Na infância, ainda regressou duas vezes a Elvas. Para Maria Teresa ficava «o vazio» de cada vez que a «irmã» partia. «Era a minha companheira de brincadeiras.» Hoje é madrinha da filha mais nova de Ingrid, também ela Maria Teresa. Para Ingrid, só há uma forma de traduzir a experiência que viveu. «Foi como sair do frio, sair de uma cidade que não era já cidade, e entrar aqui. Como uma pessoa que vai do frio para o sol. O sol do qual nunca mais me afastei.»

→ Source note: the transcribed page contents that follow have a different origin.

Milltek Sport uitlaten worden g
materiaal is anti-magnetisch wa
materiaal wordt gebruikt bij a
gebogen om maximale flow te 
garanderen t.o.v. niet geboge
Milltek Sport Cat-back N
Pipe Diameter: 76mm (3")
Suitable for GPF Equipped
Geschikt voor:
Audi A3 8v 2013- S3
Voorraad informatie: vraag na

Renate, Gerlinde, Gerhard e Ingrid estão entre as mais de cinco mil crianças austríacas que encontraram em Portugal paz e abundância que até então desconheciam. Os quatro protagonistas desta história, como tantas Cáritas Kinder, mantiveram no país de origem a aprendizagem da língua portuguesa e, com excepção de Gerlinde, todos se expressam num português fluente. Entre os meninos da Cáritas há ainda o exemplo de quem ficou em Portugal, como o toureiro Gustav Zenkl, já falecido, ou Ludwig Scheidl, antigo professor universitário em Coimbra. Ou de quem regressou anos depois para viver na terra da sua infância, como Fini Gradischnig, que reside em Lagoa, no Algarve. De histórias infelizes ou de casos de maus tratos entre as crianças acolhidas em Portugal não há registo. A passagem por este «país das delícias» aliviou-lhes a dor dos anos vividos num cenário de guerra. Permitiu-lhes resgatar uma infância que parecia irremediavelmente perdida.

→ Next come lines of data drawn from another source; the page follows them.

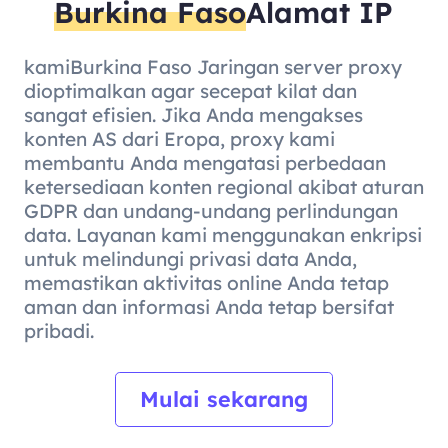
Burkina Faso
Alamat IP
kamiBurkina Faso Jaringan server proxy
dioptimalkan agar secepat kilat dan
sangat efisien. Jika Anda mengakses
konten AS dari Eropa, proxy kami
membantu Anda mengatasi perbedaan
ketersediaan konten regional akibat aturan
GDPR dan undang-undang perlindungan
data. Layanan kami menggunakan enkripsi
untuk melindungi privasi data Anda,
memastikan aktivitas online Anda tetap
aman dan informasi Anda tetap bersifat
pribadi.
Mulai sekarang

Comunistas no porto de Leixões

A partir de Viena, Gerhard Schiesser haveria de protagonizar um episódio que desafiou as regras apertadas do Estado Novo. Num tempo em que as relações diplomáticas e comerciais com regimes comunistas não existiam, Gerhard permitiu que dois navios mercantes soviéticos entrassem no porto de Leixões para carregar cortiça. Foi no início da década de 1970. «Quando eram grandes embarques, não conduzíamos a mercadoria através da Áustria, era caro de mais. A mercadoria ia de Leixões para Tânger, e os barcos russos carregavam aí.» Mas certo dia, não houve barcos portugueses para levar a mercadoria a Tânger. «E os barcos russos estavam ali à espera, e cada dia custava uma fortuna, o homem em Moscovo começava a ficar nervoso.» Gerhard, num gesto ousado, manda um telegrama a Moscovo a assumir a responsabilidade pelos barcos e tripulação russas, garantindo-lhes que podiam avançar em segurança para o porto de Leixões. Do lado de Portugal, tinha a garantia da família Amorim de que a tripulação seria recebida sem problemas. «Tentámos acelerar, estiveram lá só dois dias e carregaram quase duas mil toneladas de cortiça. A tripulação foi muito bem acolhida pelo grupo Amorim. Era fim-de-semana, estavam milhares de pessoas no porto de Leixões para ver os comunistas.»

Lusinhos invadem a Sociedade

Gerlinde Weingärtner chegou à Sociedade Austro-Portuguesa há trinta anos, e é, desde 2009, a sua presidente. Com um objectivo claro: «Conseguir arranjar gente mais nova, que possa transmitir os nossos bens espirituais, a língua e a cultura portuguesas, e continuar a Sociedade.» E os mais jovens estão a chegar ao colectivo. Na tarde em que um forte nevão cobriu Viena, as crianças asseguram a agitação nas salas da Sociedade. São os Lusinhos, grupo que se formou nos últimos anos, e que aqui reúne às terças-feiras para a prática da língua portuguesa. Quase todos filhos de pais mistos, portugueses e austríacos, que pretendem que os filhos dominem as duas línguas, ou netos de Cáritas Kinder. Ilda Maia Fritz, há dez anos em Viena, prepara o lanche de Emília e Nuno. Deixa o apelo ao Instituto Camões, ao qual, assegura, já foi feito o pedido: «Gostaríamos de ter aqui um professor de português. Com os pequeninos ainda não faz diferença, mas para os mais crescidos, os Lusos, as crianças acima dos 7 anos que aqui se encontram às sextas-feiras.» A Sociedade tem hoje 220 membros, destes, cerca de cinquenta são Cáritas Kinder, o núcleo central e fundador de um colectivo que manteve vivo o vínculo à pátria adoptiva.